La poursuite de la perfection, si répandue en Occident, établit des normes inaccessibles qui ne sont que trompeuses. Dans le taoïsme, l'idéal est assimilé à la mort, car il n'implique pas de croissance supplémentaire. En nous efforçant de créer des choses impeccables, puis en essayant de les maintenir dans cet état, nous nions leur objectif même. En conséquence, nous perdons la joie du changement et du développement.

À première vue, ce concept semble abstrait, mais l'admiration pour la beauté éphémère est au cœur des plaisirs japonais les plus simples. Par exemple, dans le hanami - la cérémonie annuelle d'admiration des fleurs. Pendant la saison des cerisiers en fleurs, des fêtes et des pique-niques sont organisés, faisant du bateau et participant à des festivals, bien que les pétales de cet arbre commencent rapidement à tomber. Les motifs qu'ils forment sur le sol sont considérés comme aussi beaux que les fleurs des arbres.

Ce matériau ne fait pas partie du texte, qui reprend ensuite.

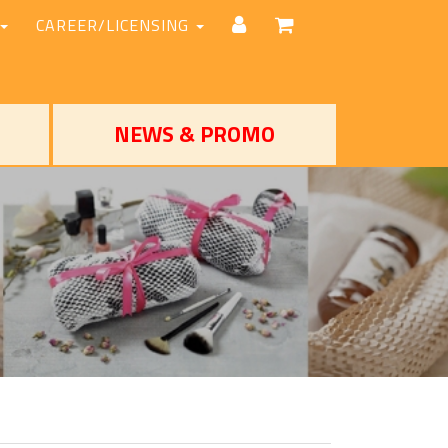
CAREER/LICENSING
NEWS & PROMO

Cette acceptation de la beauté éphémère est inspirante. Bien qu'il soit teinté de mélancolie, il vous apprend à profiter de chaque instant qui vient sans rien attendre.

Les bosses et les égratignures que nous avons tous rappellent nos expériences, et les effacer, c'est ignorer les difficultés de la vie. Lorsque quelques mois plus tard, j'ai reçu un bol fabriqué par mes soins à Hagi, ses bords inégaux ne me semblaient plus être un inconvénient. Au lieu de cela, je les ai vus comme un rappel bienvenu que la vie n'est pas idéale et qu'il n'est pas nécessaire d'essayer de la faire ainsi.